La journée du 6 février n’étant pas couverte par un arrêt, ils ont convenu qu’il pouvait rentrer chez lui et faire le tri dans son camion, ce qui explique les bordereaux de retour de pièce à cette date. Elle précise qu’elle a tenté de le rassurer sans comprendre d’où venait sa crainte d’un licenciement. Il a exprimé le fait que cela lui avait fait du bien de parler avec elle.
* * *
Il ressort de l’analyse de l’ensemble de ces éléments qu’il n’est pas mis en évidence une exposition de M. [Z] à une charge anormale de travail, ni à des rapports sociaux délétères avec ses collègues ou sa hiérarchie, ni à des menaces sur son avenir au sein de son entreprise. Il n’est pas non plus établi que l’entretien de reprise du 06 février 2023 ait un lien direct avec son geste de suicide, la seule proximité temporelle entre ces deux évènements n’étant pas suffisante à établir ce lien.
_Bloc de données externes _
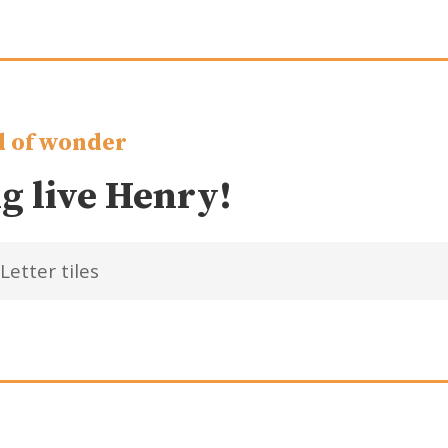
 of wonder
g live Henry!
Letter tiles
Il apparaît ainsi que le mal-être de M. [Z] était avéré, et a pu s’exprimer dans certaines circonstances de travail, mais il n’existe aucun facteur concret permettant de considérer que le mal-être et les angoisses de M. [Z] trouvent leur origine dans son activité professionnelle.
Au vu de l’ensemble des éléments ainsi étudiés, il n’est pas fait la preuve d’un lien entre les difficultés exprimées par M. [Z] ayant conduit à son geste d’autolyse et ses conditions de travail.
Dès lors, Mme [Z] sera déboutée de sa demande de reconnaissance du caractère professionnel de l’accident qu’elle a déclaré en sa qualité d’ayant-droit de son époux.
Mme [Z] succombant, elle sera condamnée aux dépens de l’instance et déboutée de sa demande fondée sur l’article 700 du code de procédure civile.
PAR CES MOTIFS
Le tribunal judiciaire d’Arras, statuant après débats en audience publique, par jugement contradictoire rendu en premier ressort par mise à disposition au greffe,
DEBOUTE Mme [D] [Z] de sa demande de reconnaissance du caractère professionnel de l’accident survenu le 07 février 2023 au préjudice de M. [T] [Z] ;
CONDAMNE Mme [D] [Z] aux dépens de l’instance;
DEBOUTE Mme [D] [Z] de sa demande fondée sur l’article 700 du code de procédure civile;
DIT n’y avoir lieu à exécution provisoire.
RAPPELLE que le délai pour interjeter appel est, à peine de forclusion, d’un mois, à compter de la notification de la présente décision (article 538 du code de procédure civile). L’appel est à adresser à la Cour d’Appel d'[Localité 6] – [Adresse 3]
Ainsi jugé et prononcé par mise à disposition au greffe les jour, mois et an susdits.